An Easy Guide to Understanding ADA and WCAG Compliance

In 2018, the Department of Justice (DOJ), made an affirmation that websites are public places of accommodation under ADA Title III. The action was necessary to create awareness on the need to make websites accessible for people with disabilities.

Before that, a vast majority of web owners didn’t put too much thought into ADA and WCAG compliance. This little announcement got every site holder wondering what the future holds for their online business. Compliance benefits you and people with disabilities. Here’s a succinct guide to the ins and outs of ADA and WCAG compliance.

ADA and WCAG compliant - new website
Freepik.com image adapted by Market Business News.

What is ADA?

ADA stands for the Americans with Disabilities Act and it refers to a body that fights for the rights of people living with disabilities (PWDs). The body was launched in 1990.

Back then, their rules mainly touched on making physical places accessible to challenged persons. This includes adding building ramps, elevators, and handicap parking spots in government buildings, schools, hospitals, businesses shopping malls, and any public space. However, as the World Wide Web took off, the ADA thought it wise to include it as a ‘public space’. After all, that is where people spend time looking for information, shopping, catching up with news, you name it.

What is WCAG compliance?

The Web Content Accessibility Guidelines (WCAG) is the set of rules to be followed by website creators to ensure that all people with disabilities get access to websites. Essentially, there are two WCAG standards stipulated by the ADA – WCAG 2.0 and WCAG 2.1. WCAG 2.2 is set to be published this year (2021). All the requirements or success criteria of 2.0 are in 2.1 and those of 2.2 will include criteria in 2.1. This means when you conform to 2.1 requirements, you will have already conformed to 2.0.

In ADA Compliance guidelines are grouped under 4 principles; perceivable, operable, understandable, and robust. Each guideline is tested based on 78 success criteria organized in three levels A, AA, and AAA. A refers to basic accessibility; AA is more advanced and is where all sites should aim for.
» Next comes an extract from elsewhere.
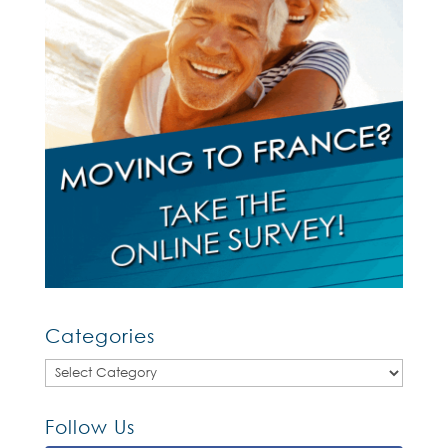
Categories
Categories
Follow Us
AAA is top-level and ticks all criteria for people with disabilities.

These include things like better navigation, using the keyboard to surf, utilizing colour and contrast, having alt text on all images, transcribing audio files, and more. To be safe, you need to be WCAG 2.1 AA compliant which details about 50 guidelines.

Benefits of WCAG compliance

WCAG compliance is a lot of work. Is it really worth it? The big answer is yes, it is. Here’s why…

  • Increases your target audience: 61 people in the US live with a specific disability. Globally, you are missing out on over 1 billion persons with disabilities. If you are selling products or services, you can reach this market demographic by making your site ADA compliant.
  • Increases SEO: Most of the WCAG guidelines are SEO-friendly. Things like using organized your content in an orderly manner, having captions on videos, and utilizing alt text on images score you greatly with search engines. With improved SEO, you are looking at increased traffic to your site and ultimately more profit.
  • Better user experience: Internet users appreciate sites that go the extra mile to make it easy to navigate and create multimedia options.
  • Morality: Even if all other benefits were to be scraped off, you would be doing humanity good by making sure that challenged persons can access your site.
  • You avoid lawsuits: If you don’t meet WCAG2.1 AA guidelines, you are at a greater risk of being sued by a person with disabilities or the ADA. You can pay up to $20,000 for an out-of-court settlement.

If you have a WordPress site in place, you must be asking yourself: Are WordPress websites ADA compliant? The answer is that the WordPress team has worked to ensure that the CMS complies with ACAG guidelines.

However, if you have a third-party theme or plugin, you may not be compliant. In such a case
you can install accessibility plugins update code, or begin all over. But, we would like to
recommend web accessibility plugin expert like “Accessibility Spark” that can help find out
whether your site is WCAG compliant. By installing this plugin you can easy your work as
well as save your brand from potential lawsuits.

There it is – a basic guide to understanding ADA and WCAG compliance. The short of it is that you need to be WCAG 2.1 AA compliant to get all the benefits of compliance. As long as you have a website, this applies to you.